Compare string between two hosts

Now, we can compare text strings. We can use a different type of input, for instance, different servers (say, node 1, node 2), and compare the agent versions. If the version is different or the same, you can decide what the problem is. It will fire up an event, and we can indicate what the difference between those versions is in the event title.

last(/node1/agent.version) <> last(/node2/agent.version)

Aggregated checks

Aggregation on current host (foreach)

You might need to calculate something and store the data in the database.

In this example, if we have a website. we will have a template containing a web scenario, which consists of multiple steps, such as checking for pages. It will provide the Latest data page and the response time per page.

In the Templates, we can select this calculated item, and, for instance, aggregate all those built-in response time metrics.

Average web page response time: avg(last_foreach(//web.test.time[check performance,*,resp]))

The ‘*’, the wildcard, will tell Zabbix to aggregate all the items reflecting the response time, and the double forward slash means aggregation for the current host. ‘foreach’ will now be all over the place whenever we do the aggregation. This command is the same as used in the Windows PowerShell used to go through the different types of elements: either through the hosts, either through the items.

We might use a different type of aggregation using the same approach. For instance, when monitoring the disk space, we are capturing the used space by the Linux or Windows machine that can have different drives or different modes. Using one calculated item, we can aggregate the total used space per all the mounts or all the drives on the server. This might be useful, for instance, to estimate how much disk space you need if it’s time to purchase an SSD drive.

Total used space on all drives: sum(last_foreach(//vfs.fs.size[*,used]))

Aggregation by host group

Another type of functionality — aggregation by the host group.

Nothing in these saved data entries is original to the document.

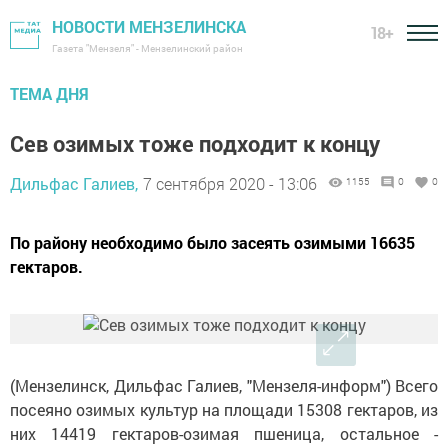
НОВОСТИ МЕНЗЕЛИНСКА
18+
Газета "Мензеля" - Мензелинский район
ТЕМА ДНЯ
Сев озимых тоже подходит к концу
Дильфас Галиев,
7 сентября 2020 - 13:06
1155
0
0
По району необходимо было засеять озимыми 16635
гектаров.
(Мензелинск, Дильфас Галиев, "Мензеля-информ") Всего
посеяно озимых культур на площади 15308 гектаров, из
них 14419 гектаров-озимая пшеница, остальное -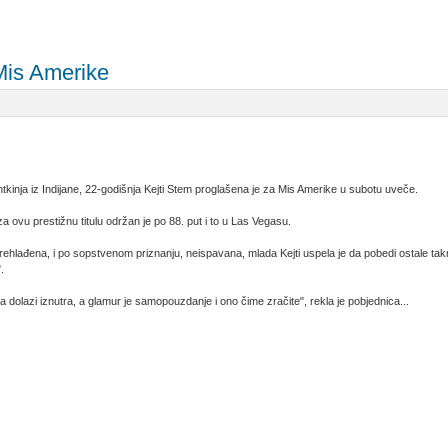
Mis Amerike
tkinja iz Indijane, 22-godišnja Kejti Stem proglašena je za Mis Amerike u subotu uveče.
za ovu prestižnu titulu održan je po 88. put i to u Las Vegasu.
rehlađena, i po sopstvenom priznanju, neispavana, mlada Kejti uspela je da pobedi ostale takm
.
a dolazi iznutra, a glamur je samopouzdanje i ono čime zračite", rekla je pobjednica...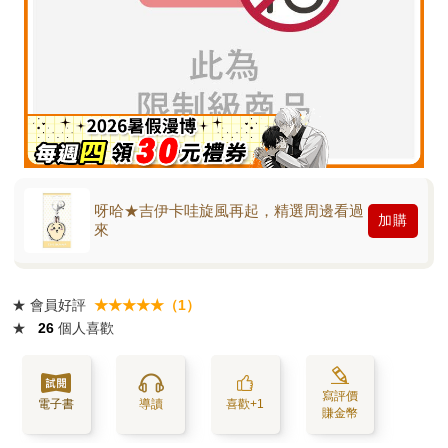
呀哈★吉伊卡哇旋風再起，精選周邊看過
加購
來
★
會員好評
★★★★★（1）
★
26
個人喜歡
寫評價
電子書
導讀
喜歡+1
賺金幣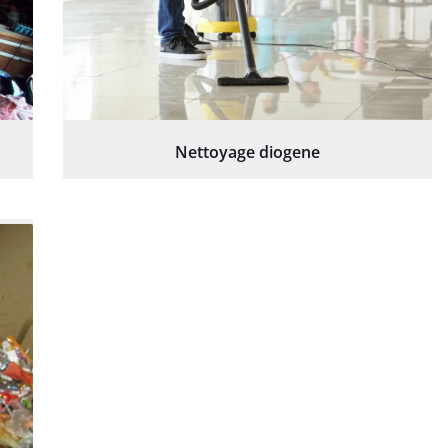
Nettoyage diogene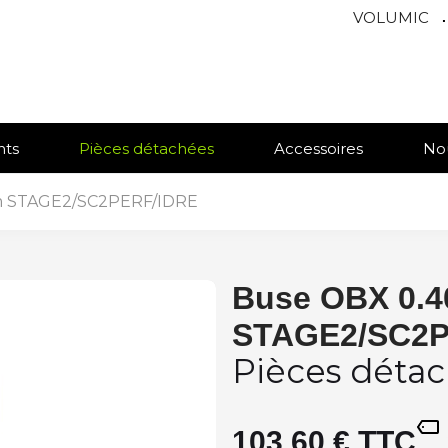
VOLUMIC
.
nts
Pièces détachées
Accessoires
No
 STAGE2/SC2PERF/IDRE
Buse OBX 0.
STAGE2/SC2P
Pièces déta
103,60 € TTC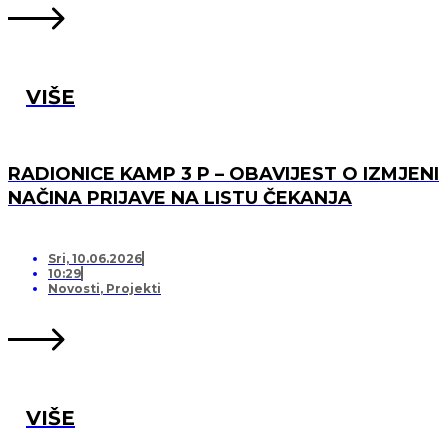
VIŠE
RADIONICE KAMP 3 P – OBAVIJEST O IZMJENI
NAČINA PRIJAVE NA LISTU ČEKANJA
Sri, 10.06.2026
10:29
Novosti
,
Projekti
VIŠE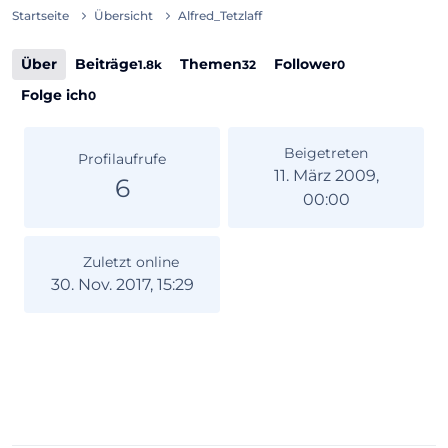
Startseite
Übersicht
Alfred_Tetzlaff
Über
Beiträge
Themen
Follower
1.8k
32
0
Folge ich
0
Beigetreten
Profilaufrufe
11. März 2009,
6
00:00
Zuletzt online
30. Nov. 2017, 15:29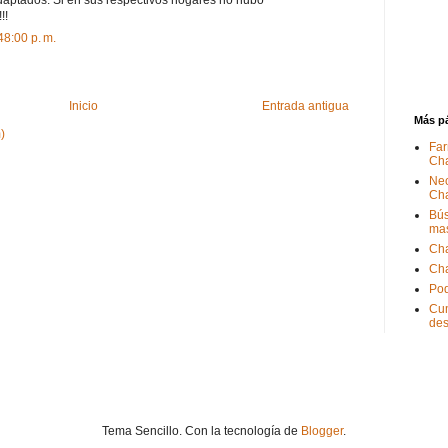
daptados. Si en sus respectivos hogares no hubo
!!
48:00 p. m.
Inicio
Entrada antigua
Más p
)
Far
Ch
Nec
Ch
Bús
ma
Ch
Ch
Pod
Cum
de
Tema Sencillo. Con la tecnología de
Blogger
.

You might have a group, for instance, ‘MySQL servers’ with the official solution looking for the queries per second. It will aggregate all the queries per second in one single item. If there is a pool of MySQL servers, then you will end up seeing the total number of these queries and afterward linking a trigger on this item.

MySQL queries per second: sum(last_foreach(/*/mysql.queries.rate?[group=”MySQL servers”]))

Aggregation by tag:value

You can do the aggregation not only by host group but also by utilizing the item Tags (tag name and tag value). It does not need to be a tag on the item level. You can mark your host element with the role on the host level. So, you create this item inside the template, and it will search for all these items, which belong to a specific host with this tag and tag value, and do the aggregation. You will end up with an item, which has used space metrics (domain controllers in this example).

Used space on domain controllers: sum(last_foreach(/*/vfs.fs.size[*,used]?[tag=”Role:Domain Controller”]))

Questions & Answers

Question. After the upgrade, what will happen with the trigger item syntax? Do we have to rebuild everything?

Answer. It gets upgraded automatically. However, as per the results of my testing in the test environment, some items have to be checked. I would highly suggest extracting the configuration and testing the upgrade process beforehand to learn how those items will affect the system (just to be on the safe side).

Question. Are there any changes or improvements in the predictive trigger syntax?

Answer. You should definitely take a look at the roadmap for the exact information.

Question. When we’re doing an aggregation, is it always going to be on a single host or can we specify a host group or a tag?

Answer. Surely. Aggregation by host group is possible as it was before. Still, it’s more flexible now. We need to specify a host, a wildcard for the host item, and then we can add additional value by using the host group or by specifying what kind of tag the item should have. Then your parameters will be respected. We can combine all those things, that is, filter by host group and by the tag name and tag value.

In addition, when we’re doing the upgrade, the prototype items and triggers for the low-level discovery rules are also going to be automatically switched over.